Moving to your hashes / why is TTL in play: unless a requirement is exact, once a TTL expires, the ranged requirement sort of has to be looked up again. I'd be surprised if the new PIp resolver does anything different here compared to the old Pip resolver (which Pex currently uses).

@jriddy
Copy link
Author

jriddy commented Oct 20, 2020

Thanks for the quick feedback

why is TTL in play

I can see why it is in play for to check for new requirements, but if that check results in a found link to a file we've already downloaded, why does it have to download it again? But come to think of it, I think pip shares this behavior, with perhaps a more reasonable default.
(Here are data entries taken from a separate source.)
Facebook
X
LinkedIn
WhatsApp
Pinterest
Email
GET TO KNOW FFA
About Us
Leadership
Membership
the ranged requirement sort of has to be looked up again
I'm using pinned requirements in a constraints file. I don't really want a resolution, I want the dependencies i've specified and already resolved previously (although I know pex and internally pip still have to locate files with matching tags and find wheels/sdists etc).
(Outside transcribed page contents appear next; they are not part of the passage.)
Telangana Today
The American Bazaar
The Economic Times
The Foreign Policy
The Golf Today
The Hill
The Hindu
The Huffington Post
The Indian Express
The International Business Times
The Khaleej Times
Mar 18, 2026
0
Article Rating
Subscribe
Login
I think what we're really missing here for these use cases is a lock file.

@jsirois
Copy link
Member

jsirois commented Oct 20, 2020

I think what we're really missing here for these use cases is a lock file.

Pants has that: https://www.pantsbuild.org/docs/python-third-party-dependencies#using-a-lockfile-strongly-recommended

@jsirois
Copy link
Member

jsirois commented Oct 20, 2020

... as does Pex which Pants passes through to using pex --constraints=...

@jriddy
Copy link
Author

jriddy commented Oct 20, 2020

Pants has that: https://www.pantsbuild.org/docs/python-third-party-dependencies#using-a-lockfile-strongly-recommended

... as does Pex which Pants passes through to using pex --constraints=...

And following this advice is how I discovered this issue. I keep hitting huge slowdowns in one of the pex commands pants runs to resolve the constraints file whenever it changes. And if I don't change it when my requirements change, then I run into slowdowns as it tries to resolve my requirements each time.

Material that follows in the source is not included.